Start of Supplied information

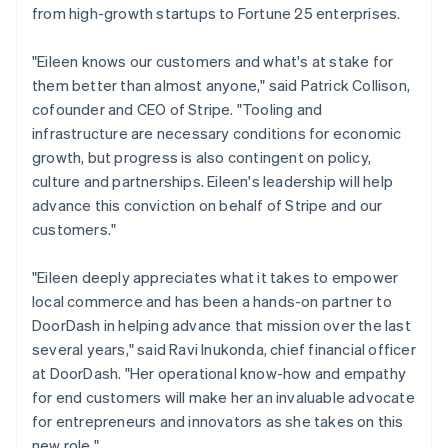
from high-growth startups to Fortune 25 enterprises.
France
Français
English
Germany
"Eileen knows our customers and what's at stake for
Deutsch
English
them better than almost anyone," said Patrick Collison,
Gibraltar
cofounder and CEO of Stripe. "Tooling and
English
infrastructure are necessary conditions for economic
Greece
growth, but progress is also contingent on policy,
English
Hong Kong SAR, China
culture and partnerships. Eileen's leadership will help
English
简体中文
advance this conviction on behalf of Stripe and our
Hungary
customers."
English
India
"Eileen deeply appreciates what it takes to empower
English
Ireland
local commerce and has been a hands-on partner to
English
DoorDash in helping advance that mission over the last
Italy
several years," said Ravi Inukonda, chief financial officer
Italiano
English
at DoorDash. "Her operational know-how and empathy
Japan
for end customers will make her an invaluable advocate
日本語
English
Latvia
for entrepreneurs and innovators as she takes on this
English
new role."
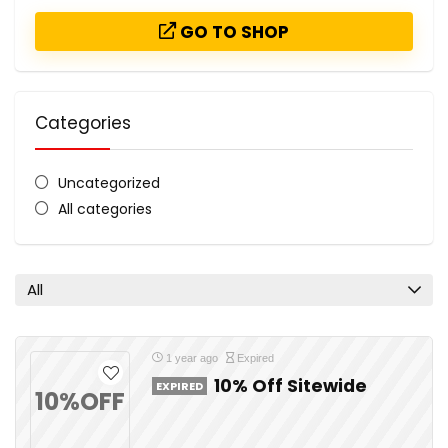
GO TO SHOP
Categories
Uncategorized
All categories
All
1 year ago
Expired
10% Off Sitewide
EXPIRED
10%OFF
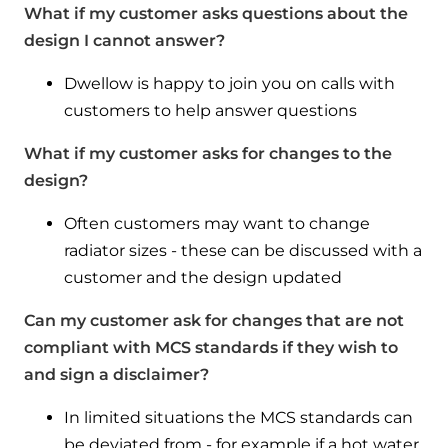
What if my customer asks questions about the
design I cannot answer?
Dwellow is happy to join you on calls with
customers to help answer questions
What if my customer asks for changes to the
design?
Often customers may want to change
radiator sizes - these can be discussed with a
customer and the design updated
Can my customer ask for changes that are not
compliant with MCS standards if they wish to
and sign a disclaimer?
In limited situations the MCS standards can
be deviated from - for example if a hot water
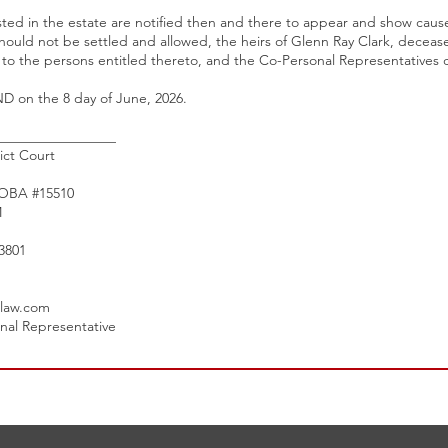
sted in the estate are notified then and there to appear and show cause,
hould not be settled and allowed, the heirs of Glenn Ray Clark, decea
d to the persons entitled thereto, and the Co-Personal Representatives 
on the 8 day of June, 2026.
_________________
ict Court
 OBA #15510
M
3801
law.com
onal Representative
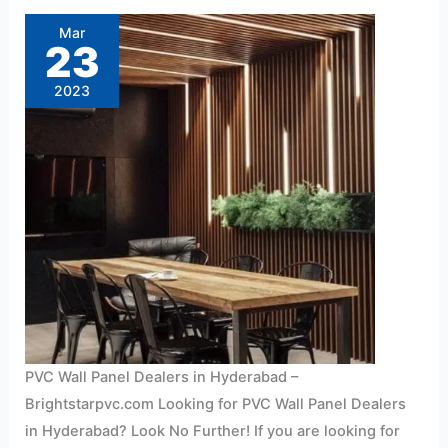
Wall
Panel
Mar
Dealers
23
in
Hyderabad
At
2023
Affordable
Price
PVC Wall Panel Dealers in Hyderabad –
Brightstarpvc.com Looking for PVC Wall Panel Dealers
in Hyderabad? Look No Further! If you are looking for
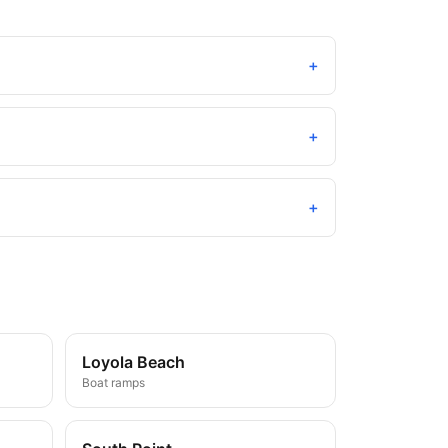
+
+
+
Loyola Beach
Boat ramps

End of Supplied information

Activity
Extract every line above that contains the word "Wall".

Response below
Wall
PVC Wall Panel Dealers in Hyderabad –
Brightstarpvc.com Looking for PVC Wall Panel Dealers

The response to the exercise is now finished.